On December 15, 2022, 75 individuals representing 29 banks and affordable housing stakeholders participated in UNHP’s Annual Multifamily Lenders Meeting. The UNHP Multifamily Research and Action Center Director, Jacob Udell shared the data from our historical Building Indicator Project (BIP) database that tracked a dip in sales values and a rise in distress in multifamily buildings. The foundation of our research and data work at UNHP is the Building Indicator Project, or BIP, a database that attempts to identify physical and financial distress in the approximately 70,000 multifamily buildings in New York City. We have been doing this work on a quarterly basis for around 15 years, and a lot of our recent work has been focused on trying to make use of the database as a historical source of the state of multifamily housing in New York City for the last decade plus.

 

This “historical” question is particularly important right now, with so much uncertainty and rockiness in the local and national economy.

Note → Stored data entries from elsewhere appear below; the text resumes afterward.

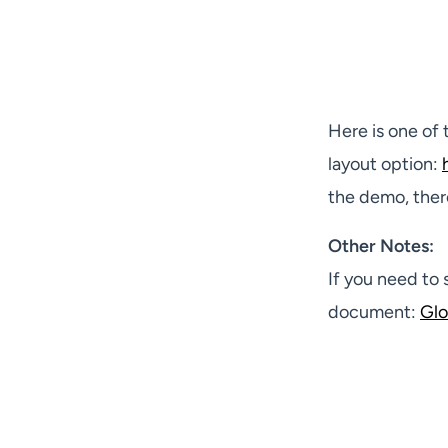
Here is one of
layout option:
the demo, ther
Other Notes:
If you need to 
document:
Glo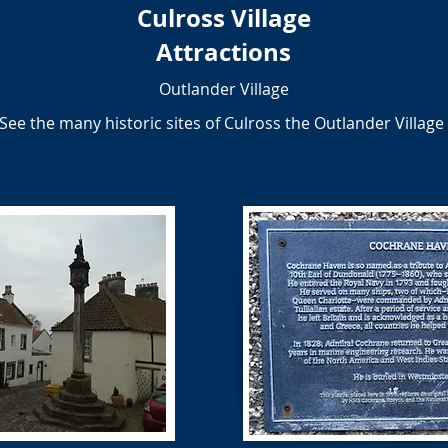
Culross Village
Attractions
Outlander Village
See the many historic sites of Culross the Outlander Village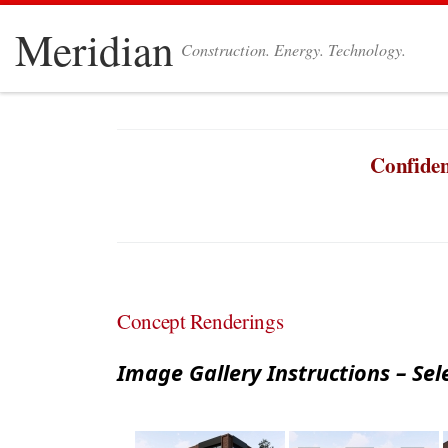
Skip to content
Meridian
Construction. Energy. Technology.
Confiden
Concept Renderings
Image Gallery Instructions – Sel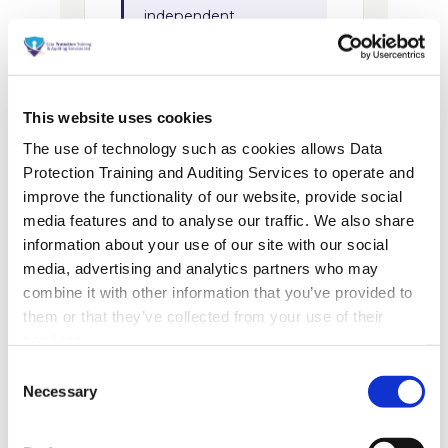
This website uses cookies
The use of technology such as cookies allows Data
Protection Training and Auditing Services to operate and
improve the functionality of our website, provide social
media features and to analyse our traffic. We also share
information about your use of our site with our social
media, advertising and analytics partners who may
combine it with other information that you’ve provided to
them or that they’ve collected from your use of their
services.
Consent
Necessary
Selection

This includes:

 

  • The last decade of rising property values in NYC, and the tenant movement fighting back against the negative effects of that.
  • The impact of the pandemic on incomes, and the fact that the temporary interventions to deal with the loss of income over the last few years have already ended, leaving poor and working-class households in particular struggling again, especially in a period of inflation.
  • And the transition from low-interest rates over the past decade, to even cheaper money and financing during the first few years of the pandemic, to an environment right now of much tighter money as the Fed tries to respond to inflation.

 

While BIP and associated data about the state of NYC housing can’t provide answers to all the questions that stem from that uncertainty, it can help, at the very least, frame the appropriate questions and show what’s at stake. (Presentation slides are shared in this blog post and can also be found here)

 

The first slide in our presentation focused on distress over time in the Building Indicator Project, using our BIP score. Our distress indicator is in many ways a conservative one— it really looks only at data that a broad range of stakeholders agree are good proxies for physical or financial distress, like violations or unpaid charges and taxes. Because of this, we think of it as a starting point rather than an ending point in defining the scope of distress.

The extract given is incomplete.